Nonsense! They would burn Giordano Bruno as willingly now as they did in the old days.

There is a great deal of fire remaining in the hearts of our theophagists.

ANARCHISM

In an article appearing in Hermes, a magazine published in Bilbao, Salaverría assumes that I have been cured of my anarchism, and that I persist in a negative and anarchistic attitude in order to retain my literary clientele; which is not the fact. In the first place, I can scarcely be said to have a clientele; in the second place, a small following of conservatives is much more lucrative than a large one of anarchists. It is true that I am withdrawing myself from the festivals of Pan and the cult of Dionysus, but I am not substituting for them, either outwardly or inwardly, the worship of Yahveh or of Moloch. I have no liking for Semitic traditions—none and none whatever! I am not able, like Salaverría, to admire the rich simply because they are rich, nor people in high stations because they happen to occupy them.

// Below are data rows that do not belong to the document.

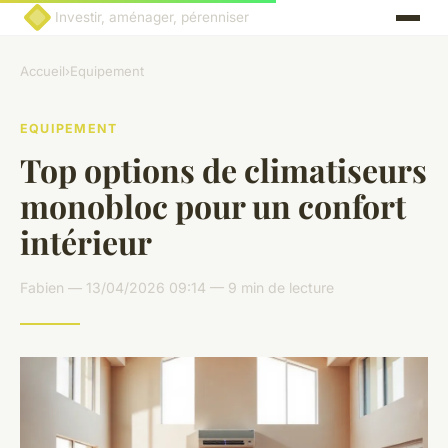
Investir, aménager, pérenniser
Accueil
›
Equipement
EQUIPEMENT
Top options de climatiseurs
monobloc pour un confort
intérieur
Fabien — 13/04/2026 09:14 — 9 min de lecture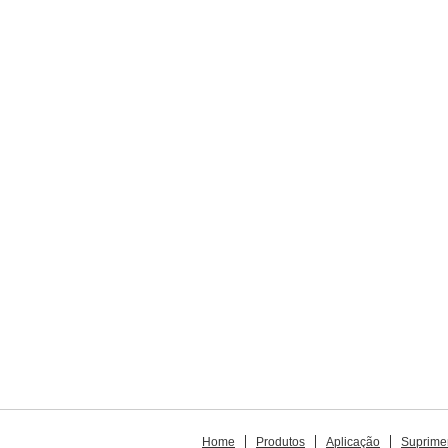
Home
Produtos
Aplicação
Suprime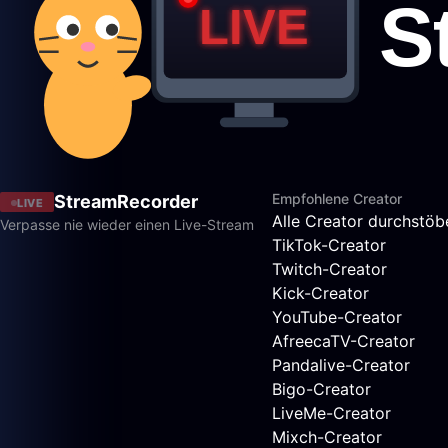
Empfohlene Creator
StreamRecorder
LIVE
Alle Creator durchstöb
Verpasse nie wieder einen Live-Stream
TikTok-Creator
Twitch-Creator
Kick-Creator
YouTube-Creator
AfreecaTV-Creator
Pandalive-Creator
Bigo-Creator
LiveMe-Creator
Mixch-Creator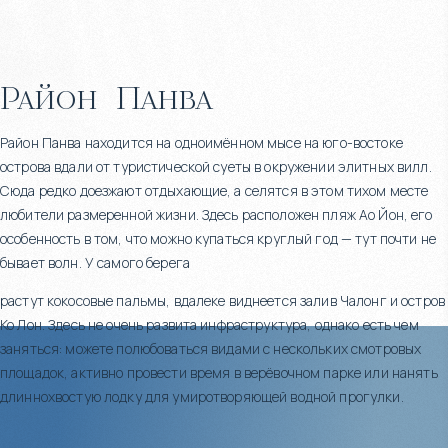
Район
Панва
Район Панва находится на одноимённом мысе на юго-востоке
острова вдали от туристической суеты в окружении элитных вилл.
Сюда редко доезжают отдыхающие, а селятся в этом тихом месте
любители размеренной жизни. Здесь расположен пляж Ао Йон, его
особенность в том, что можно купаться круглый год — тут почти не
бывает волн. У самого берега
растут кокосовые пальмы, вдалеке виднеется залив Чалонг и остров
Ко Лон. Здесь не очень развита инфраструктура, однако есть чем
заняться: можете полюбоваться видами с нескольких смотровых
площадок, активно провести время в верёвочном парке или нанять
длиннохвостую лодку для умиротворяющей водной прогулки.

Salaverría assumes that I have a secret admiration for grand society, generals, magistrates, wealthy gentlemen from America, and Argentines who shout out: "How perfectly splendid!" I have the same affection for these things that I have for the cows which clutter up the road in front of my house. I would not be Fouquier-Tinville to the former nor butcher to the latter; but my affection then has reached its limit. Even when I find something worthy of admiration, my inclination is toward the small. I prefer the Boboli Gardens to those of Versailles, and Venetian or Florentine history to that of India.

Great states, great captains, great kings, great gods, leave me cold. They are all for peoples who dwell on vast plains which are crossed by mighty rivers, for the Egyptians, for the Chinese, for the Hindus, for the Germans, for the French.

We Europeans who are of the region of the Pyrenees and the Alps, love small states, small rivers, and small gods, whom we may address familiarly.